In The Desert
Content including photographs are Copyright © 2013 - Present - Don & Linda Gilmore
Leeds, Utah, Babylon Ghost Town
This trip actually has 3 parts to it. The Babylon Arch in the desert and the silver mines, plus on page 2, the Stormont Mill Site (which was also going to be a home site). The mines -- the only place in North America where they found silver in Sandstone. This mining area is part of Silver Reef on the western side of Interstate 15. The old mill site was purchased and a new extravagant home was started there. It burned down and was never finished, All of the foundations still remain (see Page 2). The arch is a short hike in the red sandstone area and is well worth the effort.
Ridge of Red Navajo Sandstone
Continuing on to the old Stormont Mill Site and the home site of John Vought, that was never finished. Also a completely different view of Stormont, don't miss this on Page 2
Continue to Page 2
A lot of this area is restricted to bike, foot or horse travel. Hiking here is a great pastime. Keep to the designated roads. There is a lot to see. This area is very diversified, with lava fields, and red and white Navajo Sandstone. In some places it runs in layers. More on this later.
You'll find this kiosk on the way in and it has a very helpful map. Also you should know that there are Sidewinder rattlesnakes, Gila Monsters, Desert Tortoise and Chuckwalla that live in this area. In fact this is about as far north as you can go and still find these reptiles.
Coming into the parking area for the trail head you may see this rather large "Window Rock" off to the north. This area has a lot of different and varied rock formations.
On the way into the area (going east) you'll see this mine on the north side of the road and a large area to park next to it. On this lonely ridge you'll find several mines. This section of road is very sandy..
Turning north off the main road to the trail head for the Arch you'll find several interesting rock formations in the Navajo Red Sandstone. They seem to just pop up everywhere.
It's pretty obvious that a lot of water is collected here and run down this rock face. This water stain was pretty fresh, telling us that it rained here not too long ago.
As you can see here, there are some interesting rock formations, and a lot more to be found if you have the time to do a little hiking. We were running out of time at this point as it was our last stop on the way out
If we had known, we would have made this our first stop on the way in. But our time was kind of limited anyway and we wanted to get to the Stormont Mill. Not having been here before we had no idea how to plan this trip.
The trail head is clearly marked and fenced off to stop any motorized vehicles from entering. This hike is a little sandy in spots but is fairly short. About 1/2 mile in to the Babylon Arch.

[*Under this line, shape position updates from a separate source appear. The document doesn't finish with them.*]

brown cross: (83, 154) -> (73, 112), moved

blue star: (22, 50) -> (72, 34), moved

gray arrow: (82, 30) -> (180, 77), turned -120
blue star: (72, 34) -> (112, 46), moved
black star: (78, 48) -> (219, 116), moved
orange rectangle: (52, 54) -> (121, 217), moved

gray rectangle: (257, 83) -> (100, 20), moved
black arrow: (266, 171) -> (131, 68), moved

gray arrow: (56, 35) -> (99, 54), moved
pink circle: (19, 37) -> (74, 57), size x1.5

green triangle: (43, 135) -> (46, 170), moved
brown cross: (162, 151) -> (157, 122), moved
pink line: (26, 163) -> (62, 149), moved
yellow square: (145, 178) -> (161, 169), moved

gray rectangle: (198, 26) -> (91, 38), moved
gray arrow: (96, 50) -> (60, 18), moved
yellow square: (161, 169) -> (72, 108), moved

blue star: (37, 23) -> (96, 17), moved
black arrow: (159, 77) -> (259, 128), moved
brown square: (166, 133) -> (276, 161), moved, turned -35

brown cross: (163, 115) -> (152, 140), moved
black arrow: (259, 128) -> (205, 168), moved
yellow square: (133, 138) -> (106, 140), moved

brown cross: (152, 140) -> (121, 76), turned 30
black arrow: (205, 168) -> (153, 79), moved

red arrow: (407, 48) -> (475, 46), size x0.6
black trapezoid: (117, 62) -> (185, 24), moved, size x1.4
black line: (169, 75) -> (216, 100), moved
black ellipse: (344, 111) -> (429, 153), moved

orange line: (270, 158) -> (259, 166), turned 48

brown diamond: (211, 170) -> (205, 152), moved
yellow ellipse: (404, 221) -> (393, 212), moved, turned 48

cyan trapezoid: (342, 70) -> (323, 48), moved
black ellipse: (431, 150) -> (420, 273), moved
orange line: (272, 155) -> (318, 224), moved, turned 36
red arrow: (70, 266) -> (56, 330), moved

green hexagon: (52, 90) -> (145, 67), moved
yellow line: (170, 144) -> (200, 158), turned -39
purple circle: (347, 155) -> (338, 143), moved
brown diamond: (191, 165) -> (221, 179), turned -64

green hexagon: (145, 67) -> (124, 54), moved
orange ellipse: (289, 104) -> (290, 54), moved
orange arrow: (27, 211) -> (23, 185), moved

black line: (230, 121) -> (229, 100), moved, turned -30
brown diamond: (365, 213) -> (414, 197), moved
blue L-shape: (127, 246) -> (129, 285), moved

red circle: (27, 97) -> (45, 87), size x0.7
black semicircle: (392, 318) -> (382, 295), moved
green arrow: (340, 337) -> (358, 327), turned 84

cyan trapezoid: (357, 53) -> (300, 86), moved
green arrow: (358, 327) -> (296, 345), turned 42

Download the Garmin GPS track HERE
Here's Linda photographing some of the rock formations. Just to the right of her is the trail to the Arch.
We did not have time to hike to the Arch, but we were lucky enough to have these photographs given to us by Sue Reynolds who lives and hikes in Southern Utah. Sue is an avid hiker and her photos can be found all over Google Earth in Southern Utah as Panoramio photos. This is how we found her.
Here's another look at the other side of the Babylon Arch. Thanks to Sue Reynolds. You can enlarge this one.
2 Arch photos courtesy of Sue Reynolds
Moving on, heading East you'll come to the East Reef ridge of sandstone. As you can see here this is where the silver was found, where the red and white sandstone come together. Just below this location is a parking area where you can walk into the Babylon Trail.
The Babylon Trail is very popular and they tell me you can even find large pieces of petrified logs in there. We opted for an area of mines a little farther down the road. This is probably what attracted a miner to this location. Seams of white and red sandstone.
Linda found this in the red seam shown in the photo above. She always finds the neat stuff. In this photo it's hard to tell (keep reading) but this is a series of test drill holes, 11 of them altogether. They look funny here.
And here is the mine right next to the test drill site shown above. There was quite an extensive tailings pile next to the road and this why we stopped. The mine entrance was blocked with 1" inch rebar criss-crossed over the entrance.
Close-up look at the hole on the bottom right. Someone jammed rocks into the drill holes. The rocks fit in the holes very tightly. Why would they do this? Another mystery in the desert?
Here's a look into the mine. I wish we had been able to get into the mine. I was really curious just how far back it went.
Barely visible now, but this was at one time the miner's home. This was right next to the mine entrance and was only about 8 square feet.
Heading on toward the Stormont Mill Site you'll still see some very scenic spots like this one. I imagine that people that hike have taken some really nice photographs in some of these areas.
Helpful hint: After trying 5 different ways to photograph the tunnel, we found the best way to get as much depth as possible was to up the ISO to 1600 rather than use a flash. The flash wouldn't illuminate that far back into the tunnel.